Soon will be listed here.

Abstract

Portable assays for the rapid identification of lineages of severe acute respiratory syndrome coronavirus 2 (SARS-CoV-2) are needed to aid large-scale efforts in monitoring the evolution of the virus. Here we report a multiplexed assay in a microarray format for the detection, via isothermal amplification and plasmonic-gold-enhanced near-infrared fluorescence, of variants of SARS-CoV-2. The assay, which has single-nucleotide specificity for variant discrimination, single-RNA-copy sensitivity and does not require RNA extraction, discriminated 12 lineages of SARS-CoV-2 (in three mutational hotspots of the Spike protein) and detected the virus in nasopharyngeal swabs from 1,034 individuals at 98.8% sensitivity and 100% specificity, with 97.6% concordance with genome sequencing in variant discrimination.
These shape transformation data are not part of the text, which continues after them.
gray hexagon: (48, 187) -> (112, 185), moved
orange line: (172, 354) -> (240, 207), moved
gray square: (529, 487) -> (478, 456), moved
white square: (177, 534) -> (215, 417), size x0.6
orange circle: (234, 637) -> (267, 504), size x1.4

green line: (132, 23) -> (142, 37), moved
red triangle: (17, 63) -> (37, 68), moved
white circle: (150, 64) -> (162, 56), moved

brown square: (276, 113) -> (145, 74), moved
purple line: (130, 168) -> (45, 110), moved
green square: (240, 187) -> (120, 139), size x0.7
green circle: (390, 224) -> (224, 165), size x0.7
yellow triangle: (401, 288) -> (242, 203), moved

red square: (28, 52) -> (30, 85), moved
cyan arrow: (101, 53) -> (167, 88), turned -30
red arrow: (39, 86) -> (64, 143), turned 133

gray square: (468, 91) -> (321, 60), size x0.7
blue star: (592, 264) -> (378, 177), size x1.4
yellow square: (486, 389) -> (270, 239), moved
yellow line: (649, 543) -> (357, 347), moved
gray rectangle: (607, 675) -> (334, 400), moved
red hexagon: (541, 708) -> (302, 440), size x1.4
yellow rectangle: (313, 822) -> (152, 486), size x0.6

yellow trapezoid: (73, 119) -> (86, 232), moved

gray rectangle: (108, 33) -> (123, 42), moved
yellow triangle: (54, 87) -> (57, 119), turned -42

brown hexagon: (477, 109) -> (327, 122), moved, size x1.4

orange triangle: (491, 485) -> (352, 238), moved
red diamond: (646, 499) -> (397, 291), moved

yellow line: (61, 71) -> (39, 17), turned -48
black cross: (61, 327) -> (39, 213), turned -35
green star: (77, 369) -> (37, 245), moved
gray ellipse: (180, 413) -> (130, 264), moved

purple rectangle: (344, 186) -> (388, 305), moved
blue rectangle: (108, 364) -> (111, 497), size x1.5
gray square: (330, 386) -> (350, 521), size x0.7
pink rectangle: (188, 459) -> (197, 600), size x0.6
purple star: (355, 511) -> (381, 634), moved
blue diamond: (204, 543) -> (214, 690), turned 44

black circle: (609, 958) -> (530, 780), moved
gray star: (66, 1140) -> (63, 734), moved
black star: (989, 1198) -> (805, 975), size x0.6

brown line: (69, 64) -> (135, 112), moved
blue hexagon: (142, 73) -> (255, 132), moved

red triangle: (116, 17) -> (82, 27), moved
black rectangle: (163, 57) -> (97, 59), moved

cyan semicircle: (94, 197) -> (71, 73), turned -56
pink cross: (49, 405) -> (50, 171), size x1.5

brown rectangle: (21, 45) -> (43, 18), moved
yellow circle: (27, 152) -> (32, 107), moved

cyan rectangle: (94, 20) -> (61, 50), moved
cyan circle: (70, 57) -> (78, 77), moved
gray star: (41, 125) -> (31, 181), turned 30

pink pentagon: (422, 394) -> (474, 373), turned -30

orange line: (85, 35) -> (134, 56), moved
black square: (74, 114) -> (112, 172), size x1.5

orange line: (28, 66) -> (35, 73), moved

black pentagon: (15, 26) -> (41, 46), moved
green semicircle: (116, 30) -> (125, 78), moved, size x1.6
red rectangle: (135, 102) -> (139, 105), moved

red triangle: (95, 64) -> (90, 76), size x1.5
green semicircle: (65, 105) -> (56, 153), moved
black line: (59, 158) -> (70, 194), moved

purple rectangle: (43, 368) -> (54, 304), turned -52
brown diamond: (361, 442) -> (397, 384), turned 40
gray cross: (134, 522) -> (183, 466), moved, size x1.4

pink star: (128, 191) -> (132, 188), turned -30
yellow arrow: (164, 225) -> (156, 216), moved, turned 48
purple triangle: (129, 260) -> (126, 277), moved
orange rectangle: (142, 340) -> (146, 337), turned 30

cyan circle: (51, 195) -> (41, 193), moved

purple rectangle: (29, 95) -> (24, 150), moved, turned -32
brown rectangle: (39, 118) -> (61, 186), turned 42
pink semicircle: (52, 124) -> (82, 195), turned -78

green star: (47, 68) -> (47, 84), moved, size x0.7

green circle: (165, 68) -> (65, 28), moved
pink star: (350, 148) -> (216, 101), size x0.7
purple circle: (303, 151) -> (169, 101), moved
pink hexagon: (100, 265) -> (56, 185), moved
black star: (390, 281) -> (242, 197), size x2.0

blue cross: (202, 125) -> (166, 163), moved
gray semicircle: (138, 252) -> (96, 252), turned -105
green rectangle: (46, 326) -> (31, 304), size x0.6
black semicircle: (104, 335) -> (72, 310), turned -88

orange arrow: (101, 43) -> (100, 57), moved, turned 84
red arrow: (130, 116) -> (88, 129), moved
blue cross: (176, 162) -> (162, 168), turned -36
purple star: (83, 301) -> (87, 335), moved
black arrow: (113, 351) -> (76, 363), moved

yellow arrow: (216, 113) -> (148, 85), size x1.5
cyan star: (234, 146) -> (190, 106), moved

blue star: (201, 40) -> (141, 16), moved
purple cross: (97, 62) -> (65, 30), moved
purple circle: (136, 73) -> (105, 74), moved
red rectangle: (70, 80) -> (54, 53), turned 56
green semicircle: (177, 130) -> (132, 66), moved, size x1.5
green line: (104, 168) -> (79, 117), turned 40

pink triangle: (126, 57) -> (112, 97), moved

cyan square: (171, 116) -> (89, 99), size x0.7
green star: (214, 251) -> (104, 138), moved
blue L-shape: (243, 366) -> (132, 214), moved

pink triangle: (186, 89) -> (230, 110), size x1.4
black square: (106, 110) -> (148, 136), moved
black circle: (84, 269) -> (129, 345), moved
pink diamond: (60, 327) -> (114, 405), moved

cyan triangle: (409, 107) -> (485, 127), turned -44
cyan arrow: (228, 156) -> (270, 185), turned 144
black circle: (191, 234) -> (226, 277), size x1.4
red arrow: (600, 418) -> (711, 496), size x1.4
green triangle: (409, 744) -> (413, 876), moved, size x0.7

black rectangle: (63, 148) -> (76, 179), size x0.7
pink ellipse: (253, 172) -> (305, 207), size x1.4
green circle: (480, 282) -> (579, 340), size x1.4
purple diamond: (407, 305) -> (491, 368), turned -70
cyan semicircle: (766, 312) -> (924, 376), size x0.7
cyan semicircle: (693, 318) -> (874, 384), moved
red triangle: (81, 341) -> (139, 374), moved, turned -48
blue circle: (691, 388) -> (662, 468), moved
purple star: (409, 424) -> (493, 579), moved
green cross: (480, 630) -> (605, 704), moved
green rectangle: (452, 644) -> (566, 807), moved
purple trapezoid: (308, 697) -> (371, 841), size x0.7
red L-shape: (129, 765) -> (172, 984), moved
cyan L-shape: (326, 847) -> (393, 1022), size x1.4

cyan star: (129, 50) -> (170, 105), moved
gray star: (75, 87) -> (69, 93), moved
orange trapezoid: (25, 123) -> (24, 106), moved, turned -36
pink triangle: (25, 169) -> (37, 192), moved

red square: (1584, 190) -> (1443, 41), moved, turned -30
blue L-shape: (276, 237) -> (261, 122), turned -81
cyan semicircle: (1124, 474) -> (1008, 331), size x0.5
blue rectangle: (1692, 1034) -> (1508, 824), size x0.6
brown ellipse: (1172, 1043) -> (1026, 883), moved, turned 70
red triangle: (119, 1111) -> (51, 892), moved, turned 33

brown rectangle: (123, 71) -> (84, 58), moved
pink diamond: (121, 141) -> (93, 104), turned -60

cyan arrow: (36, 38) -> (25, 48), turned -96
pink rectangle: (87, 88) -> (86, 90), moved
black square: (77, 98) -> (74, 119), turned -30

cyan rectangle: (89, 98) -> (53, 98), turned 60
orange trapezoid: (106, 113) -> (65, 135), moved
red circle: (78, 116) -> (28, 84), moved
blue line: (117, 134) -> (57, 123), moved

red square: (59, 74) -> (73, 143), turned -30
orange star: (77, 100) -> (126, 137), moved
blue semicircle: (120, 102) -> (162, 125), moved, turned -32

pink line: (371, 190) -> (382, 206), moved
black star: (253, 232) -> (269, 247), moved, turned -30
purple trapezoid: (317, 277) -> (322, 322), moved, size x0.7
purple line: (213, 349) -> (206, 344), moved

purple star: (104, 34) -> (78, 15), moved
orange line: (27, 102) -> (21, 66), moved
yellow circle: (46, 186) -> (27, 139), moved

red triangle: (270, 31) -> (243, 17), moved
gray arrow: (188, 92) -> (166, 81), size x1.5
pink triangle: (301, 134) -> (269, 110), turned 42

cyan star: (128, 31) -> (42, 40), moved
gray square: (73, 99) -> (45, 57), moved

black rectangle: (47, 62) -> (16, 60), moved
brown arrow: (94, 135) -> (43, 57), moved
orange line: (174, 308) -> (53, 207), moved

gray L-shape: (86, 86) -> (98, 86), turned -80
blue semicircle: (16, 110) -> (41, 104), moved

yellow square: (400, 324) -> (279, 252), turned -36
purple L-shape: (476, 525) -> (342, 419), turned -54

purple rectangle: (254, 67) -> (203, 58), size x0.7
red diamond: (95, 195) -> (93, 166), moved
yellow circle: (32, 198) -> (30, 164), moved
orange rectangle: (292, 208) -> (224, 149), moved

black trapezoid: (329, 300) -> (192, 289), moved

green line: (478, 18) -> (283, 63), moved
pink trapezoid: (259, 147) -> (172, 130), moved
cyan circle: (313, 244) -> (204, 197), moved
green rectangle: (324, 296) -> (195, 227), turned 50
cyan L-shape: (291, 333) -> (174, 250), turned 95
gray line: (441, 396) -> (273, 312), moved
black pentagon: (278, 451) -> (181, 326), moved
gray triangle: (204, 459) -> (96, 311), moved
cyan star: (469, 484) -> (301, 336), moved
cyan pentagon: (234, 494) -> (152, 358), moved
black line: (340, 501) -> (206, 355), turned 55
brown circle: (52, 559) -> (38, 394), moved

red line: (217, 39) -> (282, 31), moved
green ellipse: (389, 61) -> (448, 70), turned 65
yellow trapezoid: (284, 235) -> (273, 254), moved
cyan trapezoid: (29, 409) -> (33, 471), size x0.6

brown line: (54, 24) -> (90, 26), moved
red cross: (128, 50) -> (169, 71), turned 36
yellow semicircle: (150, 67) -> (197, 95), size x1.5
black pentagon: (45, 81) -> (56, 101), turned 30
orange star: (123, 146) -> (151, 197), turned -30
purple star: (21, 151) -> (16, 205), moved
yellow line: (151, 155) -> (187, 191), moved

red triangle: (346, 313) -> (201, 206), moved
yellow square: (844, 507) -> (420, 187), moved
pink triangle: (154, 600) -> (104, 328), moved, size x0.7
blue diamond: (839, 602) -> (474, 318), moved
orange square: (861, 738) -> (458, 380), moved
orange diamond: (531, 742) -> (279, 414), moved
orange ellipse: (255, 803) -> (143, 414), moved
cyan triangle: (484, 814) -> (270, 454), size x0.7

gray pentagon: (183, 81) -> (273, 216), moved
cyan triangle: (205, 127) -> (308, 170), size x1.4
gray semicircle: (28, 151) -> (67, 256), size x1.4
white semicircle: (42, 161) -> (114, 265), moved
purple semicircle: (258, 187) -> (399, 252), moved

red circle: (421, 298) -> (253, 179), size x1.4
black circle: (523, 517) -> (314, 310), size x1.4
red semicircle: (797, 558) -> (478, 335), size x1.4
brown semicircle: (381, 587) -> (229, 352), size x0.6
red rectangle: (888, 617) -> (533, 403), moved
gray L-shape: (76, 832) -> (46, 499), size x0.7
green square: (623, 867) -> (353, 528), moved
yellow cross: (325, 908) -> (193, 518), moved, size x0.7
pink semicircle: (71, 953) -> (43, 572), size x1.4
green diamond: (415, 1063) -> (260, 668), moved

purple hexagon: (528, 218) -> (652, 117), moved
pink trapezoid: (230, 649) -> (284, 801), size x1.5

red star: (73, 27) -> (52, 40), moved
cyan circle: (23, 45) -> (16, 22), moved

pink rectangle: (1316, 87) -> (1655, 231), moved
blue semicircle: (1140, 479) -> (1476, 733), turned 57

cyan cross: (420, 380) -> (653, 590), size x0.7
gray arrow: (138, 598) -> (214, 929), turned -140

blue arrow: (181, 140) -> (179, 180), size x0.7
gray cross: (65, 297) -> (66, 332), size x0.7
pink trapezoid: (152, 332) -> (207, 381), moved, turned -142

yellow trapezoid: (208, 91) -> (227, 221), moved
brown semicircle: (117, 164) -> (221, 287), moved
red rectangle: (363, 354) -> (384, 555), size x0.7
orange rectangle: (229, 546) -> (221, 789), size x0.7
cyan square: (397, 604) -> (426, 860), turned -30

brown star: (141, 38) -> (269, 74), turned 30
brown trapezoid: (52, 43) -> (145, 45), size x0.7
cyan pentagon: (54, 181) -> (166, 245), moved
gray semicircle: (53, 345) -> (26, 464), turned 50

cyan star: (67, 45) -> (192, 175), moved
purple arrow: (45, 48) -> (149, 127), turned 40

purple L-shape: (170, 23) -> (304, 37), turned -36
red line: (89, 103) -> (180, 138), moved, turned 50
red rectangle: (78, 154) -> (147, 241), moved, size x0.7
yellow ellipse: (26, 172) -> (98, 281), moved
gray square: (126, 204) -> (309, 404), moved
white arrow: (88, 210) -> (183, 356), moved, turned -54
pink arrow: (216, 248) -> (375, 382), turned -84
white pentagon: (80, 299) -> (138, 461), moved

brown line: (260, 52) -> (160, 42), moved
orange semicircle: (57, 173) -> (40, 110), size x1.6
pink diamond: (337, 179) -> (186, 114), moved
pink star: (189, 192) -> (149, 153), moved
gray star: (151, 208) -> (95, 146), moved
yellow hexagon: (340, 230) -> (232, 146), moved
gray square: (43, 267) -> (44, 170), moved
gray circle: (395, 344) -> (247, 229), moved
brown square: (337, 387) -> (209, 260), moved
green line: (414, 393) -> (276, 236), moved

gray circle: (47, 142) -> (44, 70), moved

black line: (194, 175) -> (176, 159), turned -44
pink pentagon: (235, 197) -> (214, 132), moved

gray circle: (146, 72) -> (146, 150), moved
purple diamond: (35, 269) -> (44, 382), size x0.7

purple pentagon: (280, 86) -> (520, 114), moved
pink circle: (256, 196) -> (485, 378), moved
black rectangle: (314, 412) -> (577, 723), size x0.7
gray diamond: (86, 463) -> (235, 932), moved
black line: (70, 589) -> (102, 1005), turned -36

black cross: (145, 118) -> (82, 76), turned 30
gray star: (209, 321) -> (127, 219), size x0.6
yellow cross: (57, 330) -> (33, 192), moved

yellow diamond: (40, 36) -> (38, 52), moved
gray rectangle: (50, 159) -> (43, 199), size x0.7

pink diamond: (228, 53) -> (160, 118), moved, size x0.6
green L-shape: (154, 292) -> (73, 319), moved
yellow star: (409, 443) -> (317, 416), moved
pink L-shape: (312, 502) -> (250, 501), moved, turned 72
We also report a compact, portable and fully automated device integrating the entire swab-to-result workflow and amenable to the point-of-care detection of SARS-CoV-2 variants. Portable, rapid, accurate and multiplexed assays for the detection of SARS-CoV-2 variants and lineages may facilitate variant-surveillance efforts.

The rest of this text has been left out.